→ **GIVEN DATA**
+===+

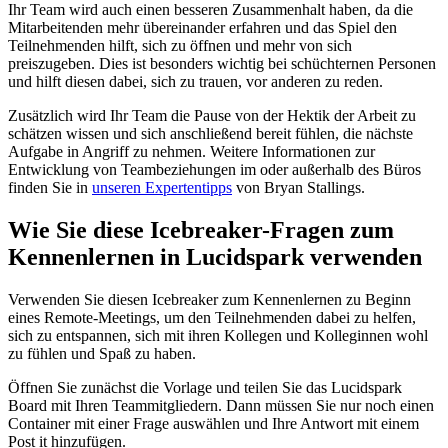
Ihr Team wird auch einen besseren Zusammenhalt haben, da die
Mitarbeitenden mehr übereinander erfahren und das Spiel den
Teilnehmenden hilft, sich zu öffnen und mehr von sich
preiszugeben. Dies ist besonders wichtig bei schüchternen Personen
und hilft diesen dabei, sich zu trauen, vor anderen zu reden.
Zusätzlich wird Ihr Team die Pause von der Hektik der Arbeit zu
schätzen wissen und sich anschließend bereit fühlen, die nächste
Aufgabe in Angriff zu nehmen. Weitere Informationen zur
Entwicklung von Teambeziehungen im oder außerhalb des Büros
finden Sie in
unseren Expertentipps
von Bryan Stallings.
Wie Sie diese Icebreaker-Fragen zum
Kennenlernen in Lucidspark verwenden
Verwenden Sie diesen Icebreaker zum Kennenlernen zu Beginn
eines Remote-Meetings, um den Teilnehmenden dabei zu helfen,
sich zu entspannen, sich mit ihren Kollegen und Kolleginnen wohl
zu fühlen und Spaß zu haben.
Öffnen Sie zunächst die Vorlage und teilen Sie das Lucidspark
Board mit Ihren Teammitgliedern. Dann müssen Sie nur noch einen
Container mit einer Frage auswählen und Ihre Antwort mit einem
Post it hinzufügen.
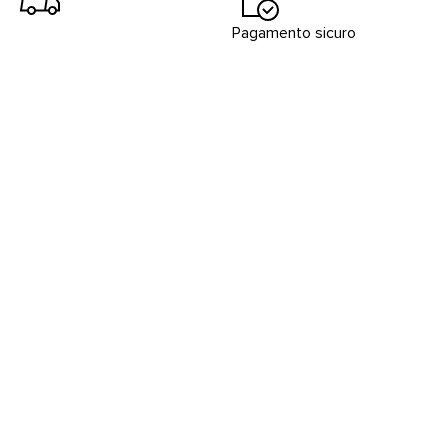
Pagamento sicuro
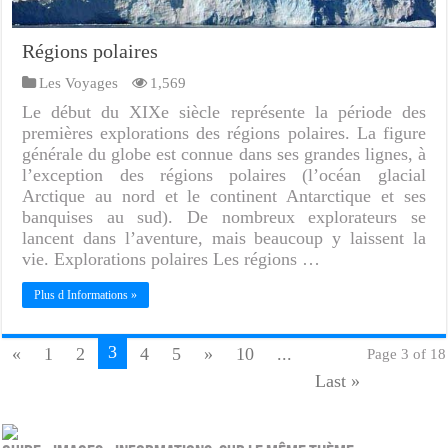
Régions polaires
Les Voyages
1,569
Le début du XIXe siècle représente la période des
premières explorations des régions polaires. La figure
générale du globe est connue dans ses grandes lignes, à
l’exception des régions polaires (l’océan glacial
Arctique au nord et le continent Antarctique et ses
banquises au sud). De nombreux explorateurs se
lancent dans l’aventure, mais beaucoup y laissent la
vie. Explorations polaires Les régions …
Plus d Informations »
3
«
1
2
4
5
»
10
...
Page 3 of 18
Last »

+===+

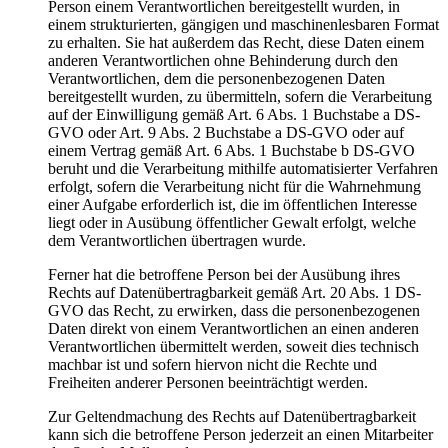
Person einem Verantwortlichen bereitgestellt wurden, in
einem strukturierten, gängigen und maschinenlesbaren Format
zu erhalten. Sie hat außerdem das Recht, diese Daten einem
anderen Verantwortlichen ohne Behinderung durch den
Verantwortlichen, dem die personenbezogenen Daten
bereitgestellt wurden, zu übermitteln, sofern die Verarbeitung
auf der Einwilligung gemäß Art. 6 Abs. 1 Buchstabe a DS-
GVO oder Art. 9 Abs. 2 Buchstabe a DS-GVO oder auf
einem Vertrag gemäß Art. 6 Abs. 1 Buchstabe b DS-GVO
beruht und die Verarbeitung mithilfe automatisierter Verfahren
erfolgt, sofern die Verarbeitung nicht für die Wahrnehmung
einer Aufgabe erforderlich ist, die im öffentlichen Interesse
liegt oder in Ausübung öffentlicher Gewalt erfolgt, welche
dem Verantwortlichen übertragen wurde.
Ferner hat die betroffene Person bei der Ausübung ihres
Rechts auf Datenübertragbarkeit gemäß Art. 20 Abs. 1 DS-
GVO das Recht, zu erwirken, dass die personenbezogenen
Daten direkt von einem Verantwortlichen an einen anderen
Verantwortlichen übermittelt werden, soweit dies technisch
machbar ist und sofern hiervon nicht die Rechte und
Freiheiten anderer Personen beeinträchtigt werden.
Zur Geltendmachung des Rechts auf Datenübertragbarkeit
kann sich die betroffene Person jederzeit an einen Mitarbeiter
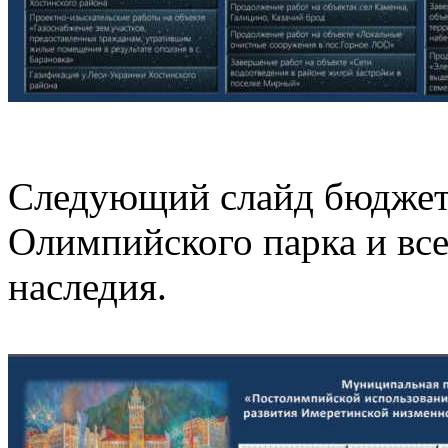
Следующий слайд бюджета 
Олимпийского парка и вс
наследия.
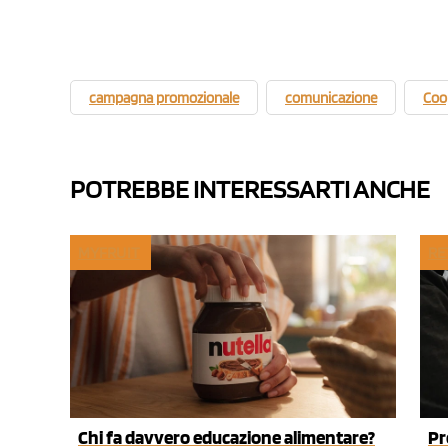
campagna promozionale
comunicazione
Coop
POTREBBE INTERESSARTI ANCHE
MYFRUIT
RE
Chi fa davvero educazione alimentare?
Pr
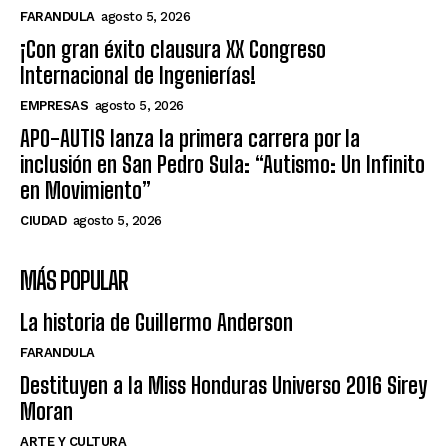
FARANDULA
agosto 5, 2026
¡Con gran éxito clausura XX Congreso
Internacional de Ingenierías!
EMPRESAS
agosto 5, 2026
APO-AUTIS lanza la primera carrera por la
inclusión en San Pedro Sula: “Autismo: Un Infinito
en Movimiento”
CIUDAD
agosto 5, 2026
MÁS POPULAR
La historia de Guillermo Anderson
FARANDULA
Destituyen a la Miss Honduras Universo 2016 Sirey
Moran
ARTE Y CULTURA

+===+

→ **EXERCISE OBJECTIVE**
Print an exact copy of the lines above, from the one containing "Wie Sie diese Icebreaker-Fragen zum" through the one containing "Pagamento sicuro", and leave out the pictures.

→ **REPLY**
Wie Sie diese Icebreaker-Fragen zum
Kennenlernen in Lucidspark verwenden
Verwenden Sie diesen Icebreaker zum Kennenlernen zu Beginn
eines Remote-Meetings, um den Teilnehmenden dabei zu helfen,
sich zu entspannen, sich mit ihren Kollegen und Kolleginnen wohl
zu fühlen und Spaß zu haben.
Öffnen Sie zunächst die Vorlage und teilen Sie das Lucidspark
Board mit Ihren Teammitgliedern. Dann müssen Sie nur noch einen
Container mit einer Frage auswählen und Ihre Antwort mit einem
Post it hinzufügen.
Pagamento sicuro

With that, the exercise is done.